TIJUANA.- Entre sirenas, humo y emergencias que no esperan, Jeshua Plascencia rompe una barrera que durante décadas perteneció casi exclusivamente a hombres.
Tiene 25 años y forma parte del Cuerpo de Bomberos de Tijuana, donde atiende incendios, rescates y emergencias médicas en distintos puntos de la ciudad.
En febrero de 2026 cumplió su primer año de servicio en la Central de Bomberos de la Zona Norte.
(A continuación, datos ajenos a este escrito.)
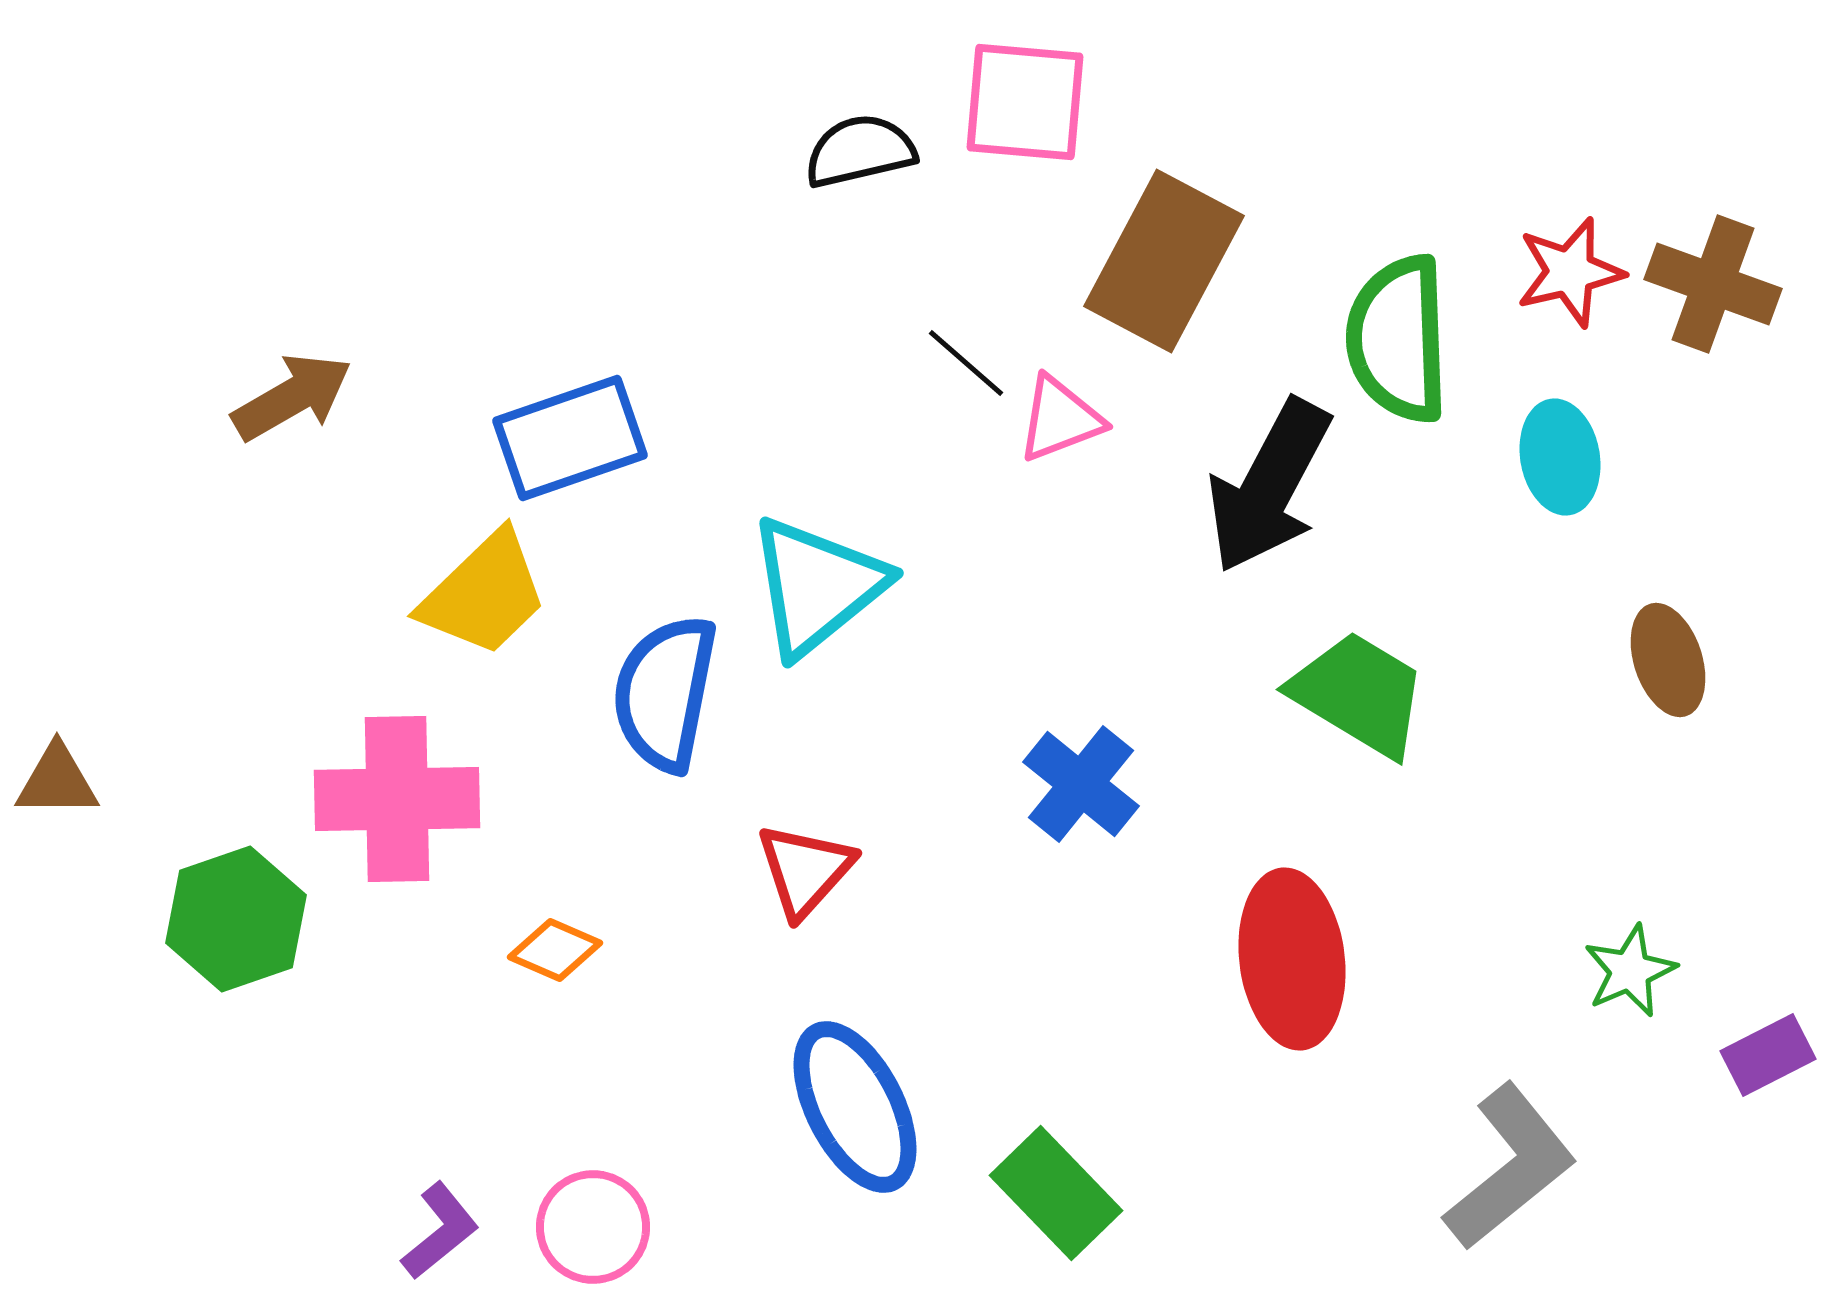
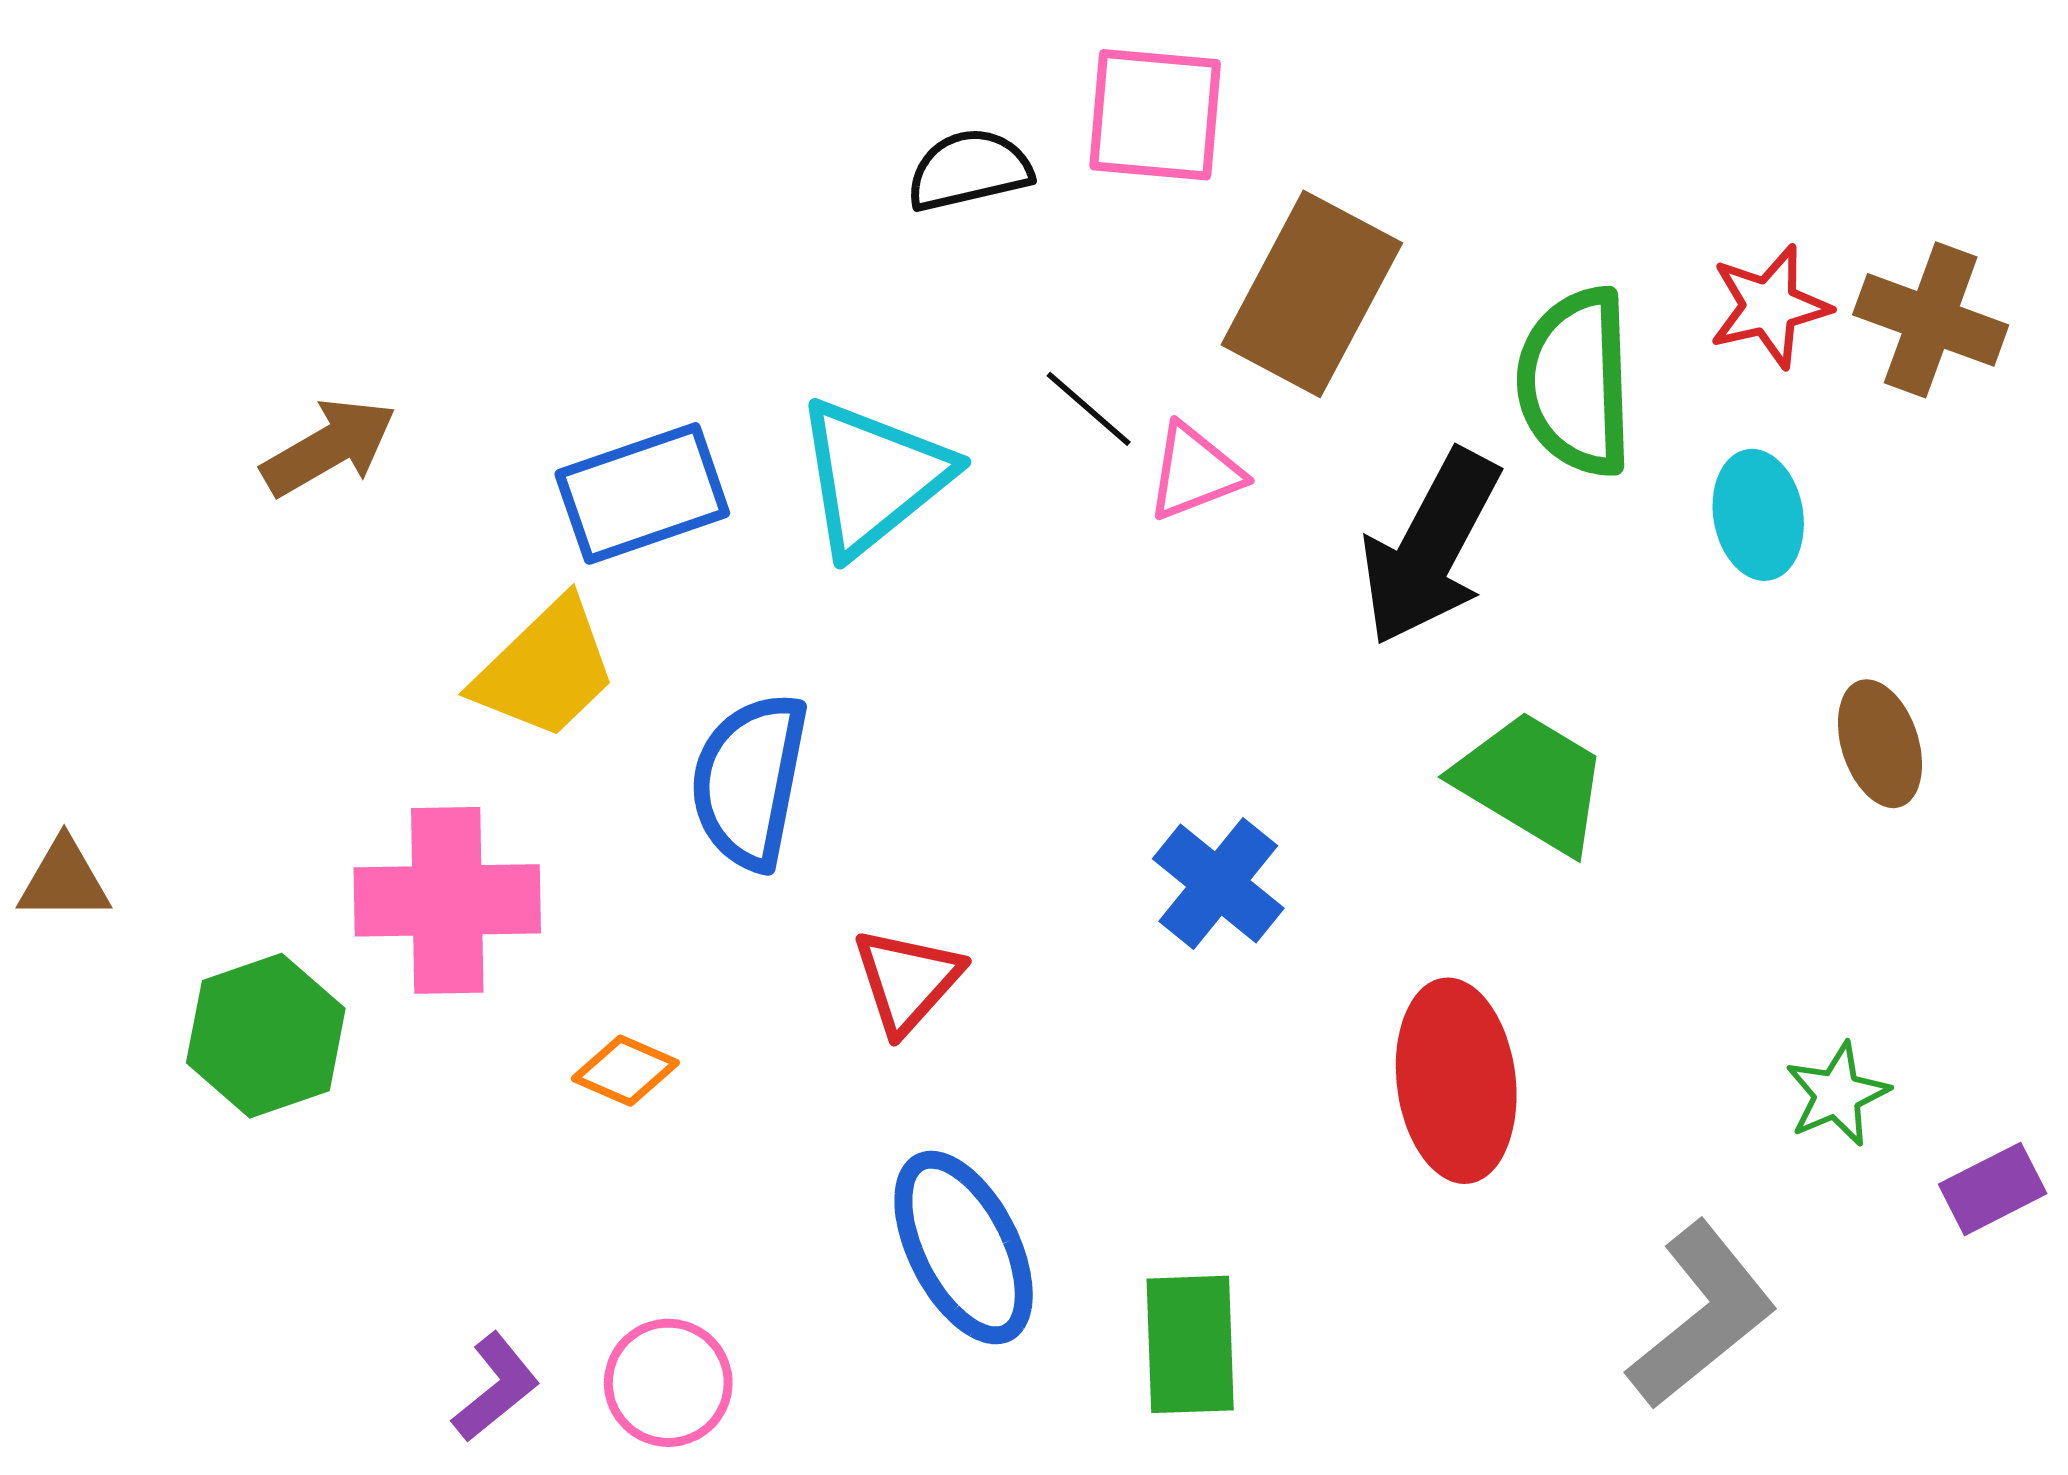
cyan triangle: (817, 586) -> (873, 477), moved
green rectangle: (1056, 1193) -> (1190, 1344), turned 42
En esa estación laboran más de 350 hombres y apenas 26 mujeres.
Jeshua es una de ellas.
Su historia comenzó en casa. Creció viendo a su padre salir a incendios y atender emergencias.
Hoy él sigue en el cuerpo de bomberos y está a dos años de jubilarse.
Cuando ella decidió seguir el mismo camino, la reacción de su padre fue de preocupación.
“Mi papá también es bombero, entonces él está muy cerca de las emergencias y sabe cómo está el trabajo. Era su preocupación de que mi hija más pequeña, o mi princesita, cómo verme en un trabajo muy varonil”.
Entrar a un oficio históricamente dominado por hombres no fue sencillo.
“Al principio me daba un poquito para abajo, decía: ok, soy mujer, pero puedo hacerlo. El que sea mujer no significa que no tenga la fuerza o la valentía de hacer lo mismo”.
Uno de los primeros incendios que atendió la impactó por la poca visibilidad dentro de una estructura en llamas.
Aun así, continuó.
Además de su preparación como bombera, Jeshua es licenciada en Actividad Física y Deportes y también cursó la academia de salvavidas.
La preparación física es parte esencial de su trabajo.
Desde niña decía que quería ser bombera, inspirada por su padre.
Hoy lo es.
Y envía un mensaje a otras niñas que sueñan con seguir el mismo camino: “Si de verdad lo sueñan, que se preparen mucho y que no solo por un comentario de que no van a poder se detengan; la capacidad se puede trabajar”.